-- EXERCISE DATA follows --

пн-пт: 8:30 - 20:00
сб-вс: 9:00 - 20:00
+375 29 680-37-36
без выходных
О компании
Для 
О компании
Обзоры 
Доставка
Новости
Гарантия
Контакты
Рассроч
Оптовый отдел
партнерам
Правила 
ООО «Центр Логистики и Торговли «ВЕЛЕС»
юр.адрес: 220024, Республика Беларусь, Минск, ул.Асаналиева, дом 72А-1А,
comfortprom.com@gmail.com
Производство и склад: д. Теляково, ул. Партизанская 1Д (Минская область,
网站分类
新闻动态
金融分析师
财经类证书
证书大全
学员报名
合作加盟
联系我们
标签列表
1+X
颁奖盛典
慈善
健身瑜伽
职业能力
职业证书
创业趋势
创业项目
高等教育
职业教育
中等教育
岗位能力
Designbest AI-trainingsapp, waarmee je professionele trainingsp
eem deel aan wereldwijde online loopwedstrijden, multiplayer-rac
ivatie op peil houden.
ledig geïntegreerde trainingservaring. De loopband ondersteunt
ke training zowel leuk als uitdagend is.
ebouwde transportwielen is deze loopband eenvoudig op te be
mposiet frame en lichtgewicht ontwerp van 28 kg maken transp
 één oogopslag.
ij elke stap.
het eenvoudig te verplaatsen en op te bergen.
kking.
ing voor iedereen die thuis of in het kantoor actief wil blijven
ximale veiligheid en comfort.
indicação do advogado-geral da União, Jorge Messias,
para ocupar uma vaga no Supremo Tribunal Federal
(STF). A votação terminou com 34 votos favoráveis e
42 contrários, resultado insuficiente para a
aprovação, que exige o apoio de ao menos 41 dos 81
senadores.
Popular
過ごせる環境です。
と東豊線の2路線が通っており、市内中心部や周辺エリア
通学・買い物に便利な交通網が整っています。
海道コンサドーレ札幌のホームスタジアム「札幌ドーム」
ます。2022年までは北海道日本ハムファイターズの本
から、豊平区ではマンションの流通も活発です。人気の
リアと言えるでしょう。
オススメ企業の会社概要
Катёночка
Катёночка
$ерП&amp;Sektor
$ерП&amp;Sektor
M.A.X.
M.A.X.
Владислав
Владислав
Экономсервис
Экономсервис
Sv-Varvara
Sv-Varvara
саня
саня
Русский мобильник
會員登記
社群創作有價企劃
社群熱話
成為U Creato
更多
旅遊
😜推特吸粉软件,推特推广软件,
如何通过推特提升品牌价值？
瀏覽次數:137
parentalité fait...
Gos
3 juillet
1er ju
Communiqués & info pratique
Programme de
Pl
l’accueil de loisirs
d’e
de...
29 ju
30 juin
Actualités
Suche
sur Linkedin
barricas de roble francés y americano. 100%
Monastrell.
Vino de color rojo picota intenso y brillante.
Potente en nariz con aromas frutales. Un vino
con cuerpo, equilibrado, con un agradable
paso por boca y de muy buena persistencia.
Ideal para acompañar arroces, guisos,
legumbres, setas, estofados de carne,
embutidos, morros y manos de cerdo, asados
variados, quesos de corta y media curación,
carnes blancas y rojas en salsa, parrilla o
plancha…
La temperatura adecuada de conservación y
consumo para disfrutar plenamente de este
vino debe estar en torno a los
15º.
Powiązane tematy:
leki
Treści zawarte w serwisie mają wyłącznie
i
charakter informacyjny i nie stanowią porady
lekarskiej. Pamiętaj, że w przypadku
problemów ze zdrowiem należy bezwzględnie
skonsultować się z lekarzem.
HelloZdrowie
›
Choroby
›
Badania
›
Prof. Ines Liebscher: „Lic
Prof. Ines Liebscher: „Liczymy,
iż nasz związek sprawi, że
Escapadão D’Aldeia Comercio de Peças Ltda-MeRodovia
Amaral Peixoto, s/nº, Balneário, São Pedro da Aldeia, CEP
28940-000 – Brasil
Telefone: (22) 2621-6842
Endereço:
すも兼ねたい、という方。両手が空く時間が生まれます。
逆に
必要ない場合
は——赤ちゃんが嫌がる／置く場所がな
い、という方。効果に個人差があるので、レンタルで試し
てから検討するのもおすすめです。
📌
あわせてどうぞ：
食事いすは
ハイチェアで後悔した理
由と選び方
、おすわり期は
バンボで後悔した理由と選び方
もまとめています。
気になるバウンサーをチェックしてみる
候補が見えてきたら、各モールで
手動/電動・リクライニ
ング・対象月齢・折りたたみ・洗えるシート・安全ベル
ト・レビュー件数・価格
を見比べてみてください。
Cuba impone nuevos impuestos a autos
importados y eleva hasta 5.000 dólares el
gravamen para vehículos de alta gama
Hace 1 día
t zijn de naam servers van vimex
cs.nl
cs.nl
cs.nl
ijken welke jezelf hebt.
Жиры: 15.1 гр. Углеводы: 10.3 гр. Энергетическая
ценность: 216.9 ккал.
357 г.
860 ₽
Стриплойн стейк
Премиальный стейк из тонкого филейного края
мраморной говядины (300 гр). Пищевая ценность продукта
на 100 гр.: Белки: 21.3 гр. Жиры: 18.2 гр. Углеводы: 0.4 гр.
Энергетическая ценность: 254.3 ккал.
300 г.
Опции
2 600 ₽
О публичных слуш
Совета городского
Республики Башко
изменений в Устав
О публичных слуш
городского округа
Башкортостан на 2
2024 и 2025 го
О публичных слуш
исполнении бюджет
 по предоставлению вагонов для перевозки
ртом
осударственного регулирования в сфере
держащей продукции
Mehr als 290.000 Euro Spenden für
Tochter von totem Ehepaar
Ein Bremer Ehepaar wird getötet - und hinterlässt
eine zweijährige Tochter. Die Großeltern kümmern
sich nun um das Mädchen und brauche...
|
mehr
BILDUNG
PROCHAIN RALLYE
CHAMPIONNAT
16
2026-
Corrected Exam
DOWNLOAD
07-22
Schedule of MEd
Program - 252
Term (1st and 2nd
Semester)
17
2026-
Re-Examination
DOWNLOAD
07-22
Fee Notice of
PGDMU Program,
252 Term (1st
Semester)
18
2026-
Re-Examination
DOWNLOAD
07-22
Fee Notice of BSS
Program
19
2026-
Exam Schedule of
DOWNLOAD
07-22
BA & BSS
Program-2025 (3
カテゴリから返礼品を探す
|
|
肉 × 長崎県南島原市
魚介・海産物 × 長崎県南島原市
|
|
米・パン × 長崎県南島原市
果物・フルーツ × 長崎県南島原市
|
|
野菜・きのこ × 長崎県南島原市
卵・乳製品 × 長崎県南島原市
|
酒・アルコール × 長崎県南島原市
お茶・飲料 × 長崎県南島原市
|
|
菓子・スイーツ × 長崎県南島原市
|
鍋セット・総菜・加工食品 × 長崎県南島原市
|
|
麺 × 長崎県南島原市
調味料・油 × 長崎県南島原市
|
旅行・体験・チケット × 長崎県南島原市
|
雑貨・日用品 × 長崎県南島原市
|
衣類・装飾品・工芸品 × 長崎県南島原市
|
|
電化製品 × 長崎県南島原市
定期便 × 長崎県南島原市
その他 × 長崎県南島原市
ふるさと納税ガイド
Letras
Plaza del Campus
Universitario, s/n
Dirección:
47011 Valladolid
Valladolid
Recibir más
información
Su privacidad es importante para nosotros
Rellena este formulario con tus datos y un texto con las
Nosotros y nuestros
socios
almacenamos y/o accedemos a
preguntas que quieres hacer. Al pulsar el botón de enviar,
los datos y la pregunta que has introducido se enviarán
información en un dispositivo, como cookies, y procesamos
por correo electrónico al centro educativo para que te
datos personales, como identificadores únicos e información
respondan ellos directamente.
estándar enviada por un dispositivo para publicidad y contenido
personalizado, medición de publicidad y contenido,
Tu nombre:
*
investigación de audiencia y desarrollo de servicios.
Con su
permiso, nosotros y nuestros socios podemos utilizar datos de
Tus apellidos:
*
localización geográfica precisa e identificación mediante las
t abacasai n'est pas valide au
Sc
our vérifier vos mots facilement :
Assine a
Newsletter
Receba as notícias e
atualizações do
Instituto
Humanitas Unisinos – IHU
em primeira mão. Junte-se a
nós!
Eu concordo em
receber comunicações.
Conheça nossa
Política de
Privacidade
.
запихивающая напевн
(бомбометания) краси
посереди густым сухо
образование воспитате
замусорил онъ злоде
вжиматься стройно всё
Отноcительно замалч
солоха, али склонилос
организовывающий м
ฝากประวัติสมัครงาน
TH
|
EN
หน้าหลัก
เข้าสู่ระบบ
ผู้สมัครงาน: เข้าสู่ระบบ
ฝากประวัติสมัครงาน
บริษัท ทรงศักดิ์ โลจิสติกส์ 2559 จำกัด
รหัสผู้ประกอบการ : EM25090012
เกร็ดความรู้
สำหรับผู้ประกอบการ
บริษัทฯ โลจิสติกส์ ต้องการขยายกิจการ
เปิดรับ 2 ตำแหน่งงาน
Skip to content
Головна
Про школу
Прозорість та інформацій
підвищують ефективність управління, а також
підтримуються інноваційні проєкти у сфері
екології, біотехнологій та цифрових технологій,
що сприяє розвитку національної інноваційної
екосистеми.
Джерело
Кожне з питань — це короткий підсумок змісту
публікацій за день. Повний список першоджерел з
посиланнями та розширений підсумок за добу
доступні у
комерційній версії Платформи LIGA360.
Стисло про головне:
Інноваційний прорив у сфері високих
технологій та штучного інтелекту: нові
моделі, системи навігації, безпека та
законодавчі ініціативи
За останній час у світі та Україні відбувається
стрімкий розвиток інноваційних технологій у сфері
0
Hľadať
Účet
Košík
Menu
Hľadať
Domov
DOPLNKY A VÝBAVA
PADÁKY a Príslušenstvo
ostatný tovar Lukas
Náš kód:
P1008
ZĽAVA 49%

-- EXERCISE DATA concluded --

■ **WHAT IS EXPECTED**
Output the lines above between the one holding "電化製品 × 長崎県南島原市" and the one holding "información en un", inclusive, with nothing before or after them.

■ **OUTPUT BELOW**
電化製品 × 長崎県南島原市
定期便 × 長崎県南島原市
その他 × 長崎県南島原市
ふるさと納税ガイド
Letras
Plaza del Campus
Universitario, s/n
Dirección:
47011 Valladolid
Valladolid
Recibir más
información
Su privacidad es importante para nosotros
Rellena este formulario con tus datos y un texto con las
Nosotros y nuestros
socios
almacenamos y/o accedemos a
preguntas que quieres hacer. Al pulsar el botón de enviar,
los datos y la pregunta que has introducido se enviarán
información en un dispositivo, como cookies, y procesamos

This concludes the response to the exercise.